Records to process ->
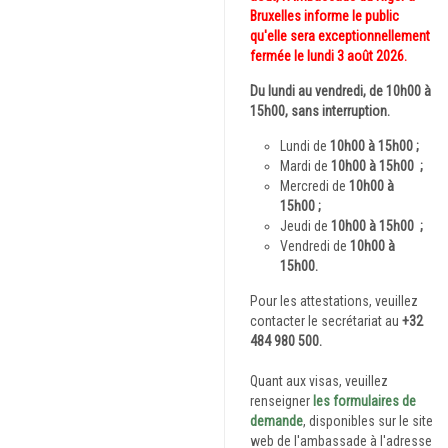
Bruxelles informe le public
qu'elle sera exceptionnellement
fermée le lundi 3 août 2026.
Du lundi au vendredi, de 1
0h00 à
15h00
, sans interruption.
Lundi de
10h00 à 15h00 ;
Mardi de
10h00 à 15h00
;
Mercredi de
10h00 à
15h00
;
Jeudi de
10h00 à 15h00
;
Vendredi de
10h00 à
15h00.
Pour les attestations, veuillez
contacter le secrétariat au
+32
484 980 500.
Quant aux visas, veuillez
renseigner
les formulaires de
demande
, disponibles sur le site
web de l'ambassade à l'adresse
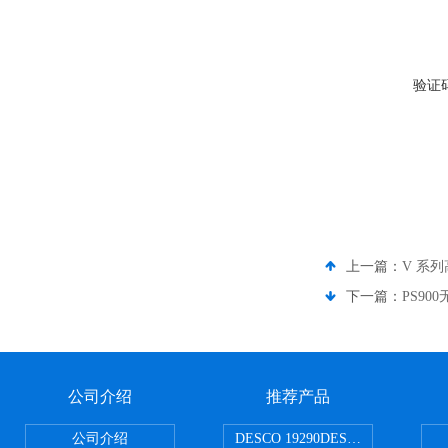
验证
上一篇：
V 系列
下一篇：
PS90
公司介绍
推荐产品
公司介绍
DESCO 19290DESCO 1929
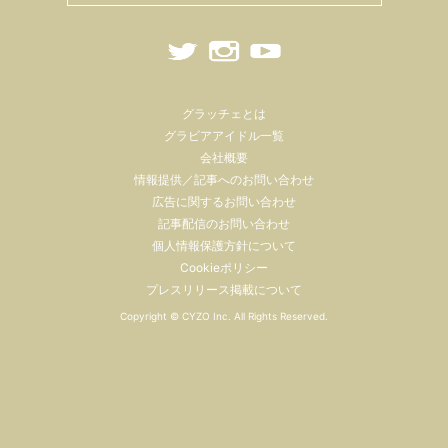
グラッチェとは
グラビアアイドル一覧
会社概要
情報提供／記事へのお問い合わせ
広告に関するお問い合わせ
記事配信のお問い合わせ
個人情報保護方針について
Cookieポリシー
プレスリリース掲載について
Copyright ©
CYZO Inc.
All Rights Reserved.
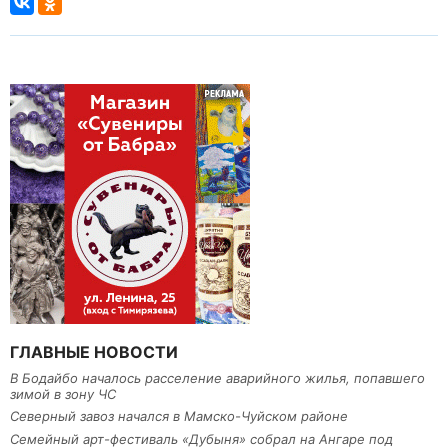
ГЛАВНЫЕ НОВОСТИ
В Бодайбо началось расселение аварийного жилья, попавшего
зимой в зону ЧС
Северный завоз начался в Мамско-Чуйском районе
Семейный арт-фестиваль «Дубыня» собрал на Ангаре под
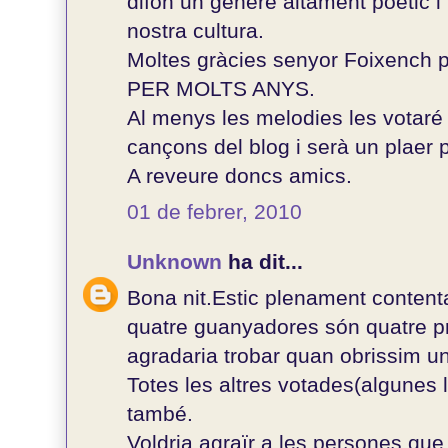
difon un gènere altament poètic i 
nostra cultura.
Moltes gràcies senyor Foixench pe
PER MOLTS ANYS.
Al menys les melodies les votaré
cançons del blog i serà un plaer p
A reveure doncs amics.
01 de febrer, 2010
Unknown
ha dit...
Bona nit.Estic plenament content
quatre guanyadores són quatre 
agradaria trobar quan obrissim un
Totes les altres votades(algunes
també.
Voldria agraïr a les persones que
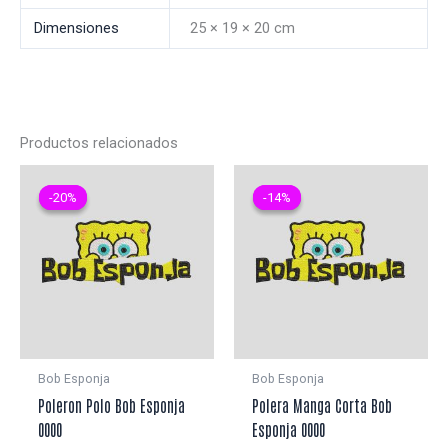
Dimensiones
25 × 19 × 20 cm
Productos relacionados
-20%
-20%
-14%
-14%
Bob Esponja
Bob Esponja
Poleron Polo Bob Esponja
Polera Manga Corta Bob
0000
Esponja 0000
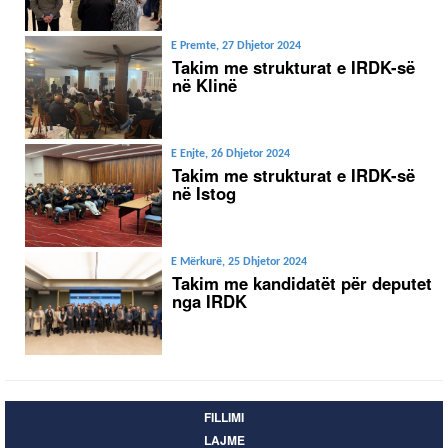
E Premte, 27 Dhjetor 2024
Takim me strukturat e IRDK-së
në Klinë
E Enjte, 26 Dhjetor 2024
Takim me strukturat e IRDK-së
në Istog
E Mërkurë, 25 Dhjetor 2024
Takim me kandidatët për deputet
nga IRDK
FILLIMI
LAJME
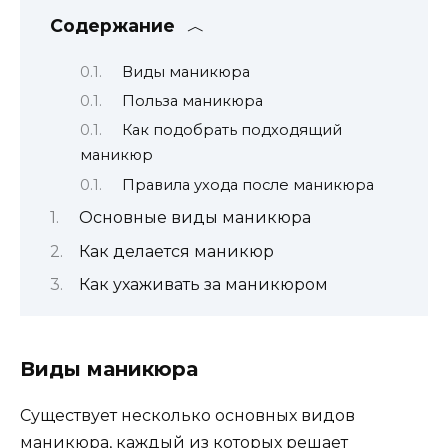
Содержание
Виды маникюра
Польза маникюра
Как подобрать подходящий
маникюр
Правила ухода после маникюра
Основные виды маникюра
Как делается маникюр
Как ухаживать за маникюром
Виды маникюра
Существует несколько основных видов
маникюра, каждый из которых решает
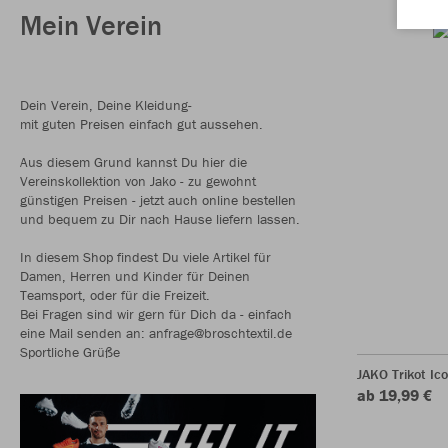
Mein Verein
Dein Verein, Deine Kleidung-
mit guten Preisen einfach gut aussehen.
Aus diesem Grund kannst Du hier die
Vereinskollektion von Jako - zu gewohnt
günstigen Preisen - jetzt auch online bestellen
und bequem zu Dir nach Hause liefern lassen.
In diesem Shop findest Du viele Artikel für
Damen, Herren und Kinder für Deinen
Teamsport, oder für die Freizeit.
Bei Fragen sind wir gern für Dich da - einfach
eine Mail senden an: anfrage@broschtextil.de
Sportliche Grüße
JAKO Trikot Ic
ab 19,99 €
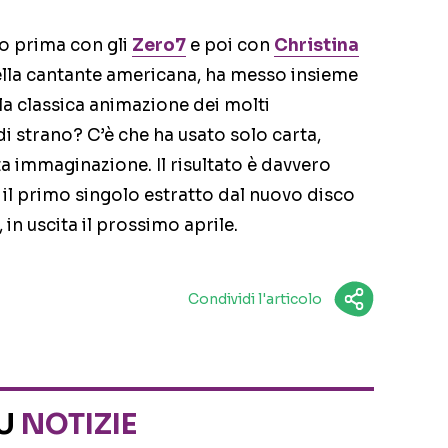
oro prima con gli
Zero7
e poi con
Christina
lla cantante americana, ha messo insieme
la classica animazione dei molti
di strano? C’è che ha usato solo carta,
ta immaginazione. Il risultato è davvero
 il primo singolo estratto dal nuovo disco
 in uscita il prossimo aprile.
Condividi l'articolo
SU
NOTIZIE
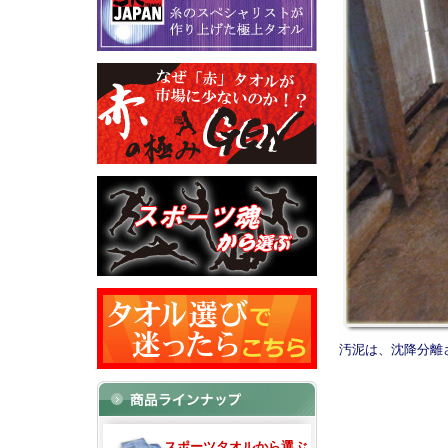
汚泥は、沈降分離
スポーツタオルから選ぶ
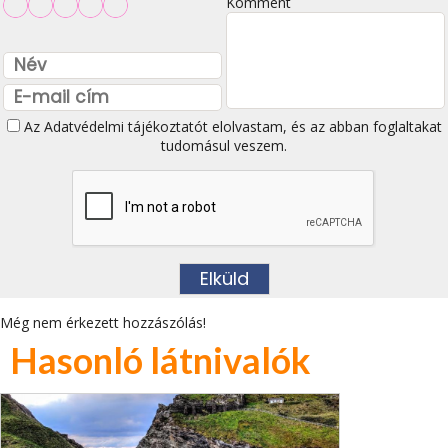
Komment
Az
Adatvédelmi tájékoztatót
elolvastam, és az abban foglaltakat
tudomásul veszem.
Még nem érkezett hozzászólás!
Hasonló látnivalók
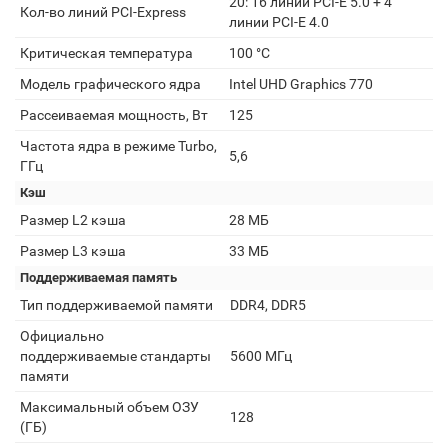
20: 16 линий PCI-E 5.0 + 4
Кол-во линий PCI-Express
линии PCI-E 4.0
Критическая температура
100 °С
Модель графического ядра
Intel UHD Graphics 770
Рассеиваемая мощность, Вт
125
Частота ядра в режиме Turbo,
5,6
ГГц
Кэш
Размер L2 кэша
28 МБ
Размер L3 кэша
33 МБ
Поддерживаемая память
Тип поддерживаемой памяти
DDR4, DDR5
Официально
поддерживаемые стандарты
5600 МГц
памяти
Максимальный объем ОЗУ
128
(ГБ)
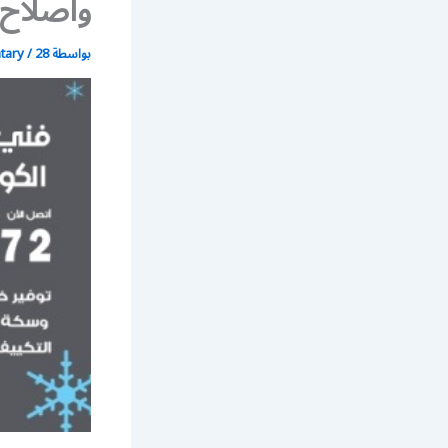
واصلاح
بواسطة
28 فبراير، 2020
/
atary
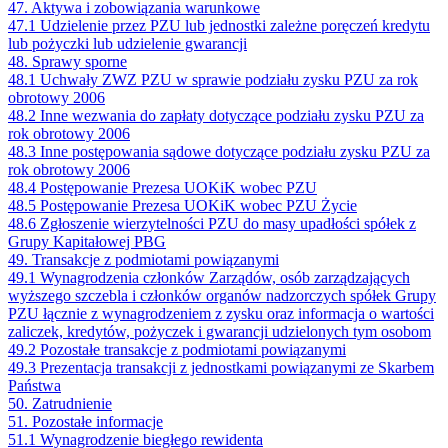
47. Aktywa i zobowiązania warunkowe
47.1 Udzielenie przez PZU lub jednostki zależne poręczeń kredytu
lub pożyczki lub udzielenie gwarancji
48. Sprawy sporne
48.1 Uchwały ZWZ PZU w sprawie podziału zysku PZU za rok
obrotowy 2006
48.2 Inne wezwania do zapłaty dotyczące podziału zysku PZU za
rok obrotowy 2006
48.3 Inne postępowania sądowe dotyczące podziału zysku PZU za
rok obrotowy 2006
48.4 Postępowanie Prezesa UOKiK wobec PZU
48.5 Postępowanie Prezesa UOKiK wobec PZU Życie
48.6 Zgłoszenie wierzytelności PZU do masy upadłości spółek z
Grupy Kapitałowej PBG
49. Transakcje z podmiotami powiązanymi
49.1 Wynagrodzenia członków Zarządów, osób zarządzających
wyższego szczebla i członków organów nadzorczych spółek Grupy
PZU łącznie z wynagrodzeniem z zysku oraz informacja o wartości
zaliczek, kredytów, pożyczek i gwarancji udzielonych tym osobom
49.2 Pozostałe transakcje z podmiotami powiązanymi
49.3 Prezentacja transakcji z jednostkami powiązanymi ze Skarbem
Państwa
50. Zatrudnienie
51. Pozostałe informacje
51.1 Wynagrodzenie biegłego rewidenta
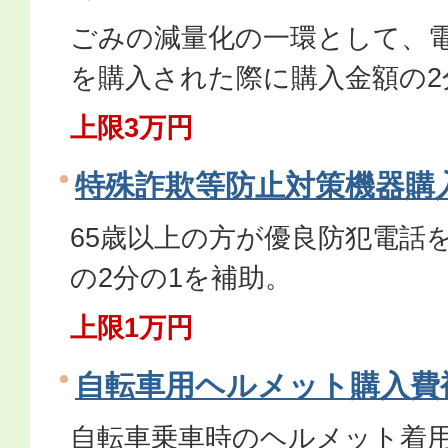
ごみの減量化の一環として、
を購入された際に購入金額の2
上限3万円
特殊詐欺等防止対策機器購
65歳以上の方が優良防犯電話
の2分の1を補助。
上限1万円
自転車用ヘルメット購入費
自転車乗車時のヘルメット着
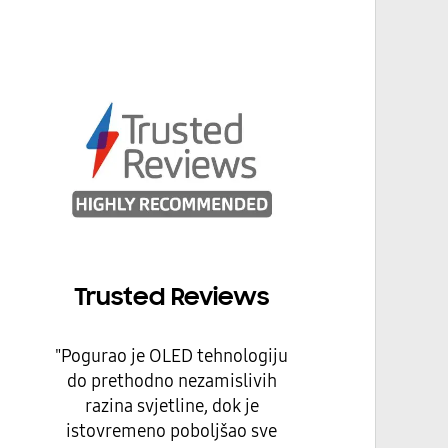
Trusted Reviews
"Pogurao je OLED tehnologiju
do prethodno nezamislivih
razina svjetline, dok je
istovremeno poboljšao sve
Q
sekundarne značajke - boju,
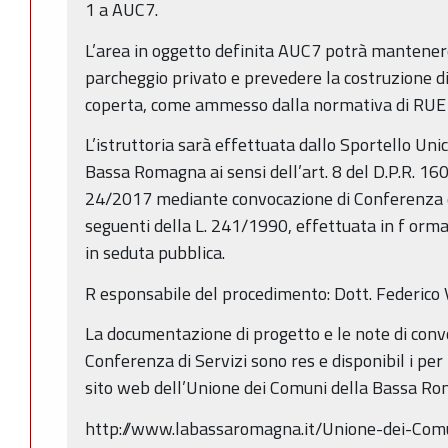
1 a AUC7.
L’area in oggetto definita AUC7 potrà mantenere
parcheggio privato e prevedere la costruzione di
coperta, come ammesso dalla normativa di RUE A
L’istruttoria sarà effettuata dallo Sportello Uni
Bassa Romagna ai sensi dell’art. 8 del D.P.R. 160
24/2017 mediante convocazione di Conferenza di S
seguenti della L. 241/1990, effettuata in f orm
in seduta pubblica.
R esponsabile del procedimento: Dott. Federico
La documentazione di progetto e le note di conv
Conferenza di Servizi sono res e disponibil i per
sito web dell’Unione dei Comuni della Bassa R
http://www.labassaromagna.it/Unione-dei-Comu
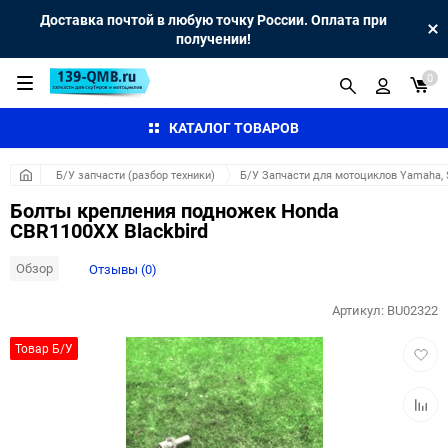
Доставка почтой в любую точку России. Оплата при
получении!
0
КАТАЛОГ ТОВАРОВ
Б/У запчасти (разбор техники)
Б/У Запчасти для мотоциклов Yamaha, S
Болты крепления подножек Honda
CBR1100XX Blackbird
Обзор
Отзывы (0)
Артикул:
BU02322
Добав
Товар Б/У
в
избра
Добав
к
сравн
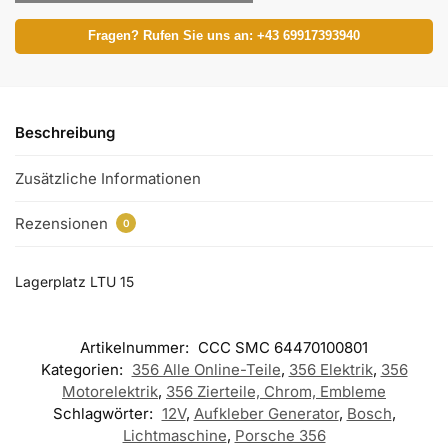
Fragen? Rufen Sie uns an: +43 69917393940
Beschreibung
Zusätzliche Informationen
Rezensionen
0
Lagerplatz LTU 15
Artikelnummer:
CCC SMC 64470100801
Kategorien:
356 Alle Online-Teile
,
356 Elektrik
,
356
Motorelektrik
,
356 Zierteile, Chrom, Embleme
Schlagwörter:
12V
,
Aufkleber Generator
,
Bosch
,
Lichtmaschine
,
Porsche 356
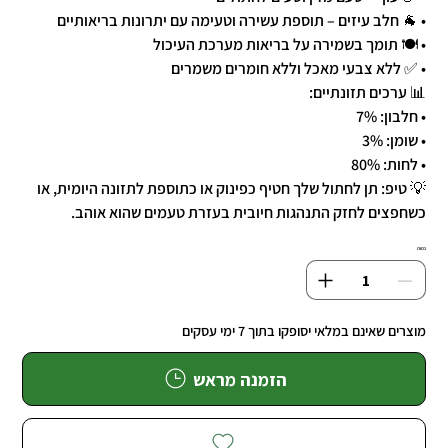
• 🐐 חלב עיזים – תוספת עשירה וטעימה עם יתרונות בריאותיים
• 🍽️ תומך בשמירה על בריאות מערכת העיכול
• ✅ ללא צבעי מאכל וללא חומרים משמרים
📊 ערכים תזונתיים:
• חלבון: 7%
• שומן: 3%
• לחות: 80%
💡 טיפ: תן לחתול שלך חטיף כפינוק או כתוספת לתזונה היומית, או
כשחפצים לחזק התנהגות חיובית בעזרת טעמים שהוא אוהב.
כמות
מוצרים שאינם במלאי יסופקו בתוך 7 ימי עסקים
הזמנה מראש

What to do ->
Show all lines in the records above that hold "линий".

Task output ->
20: 16 линий PCI-E 5.0 + 4
Кол-во линий PCI-Express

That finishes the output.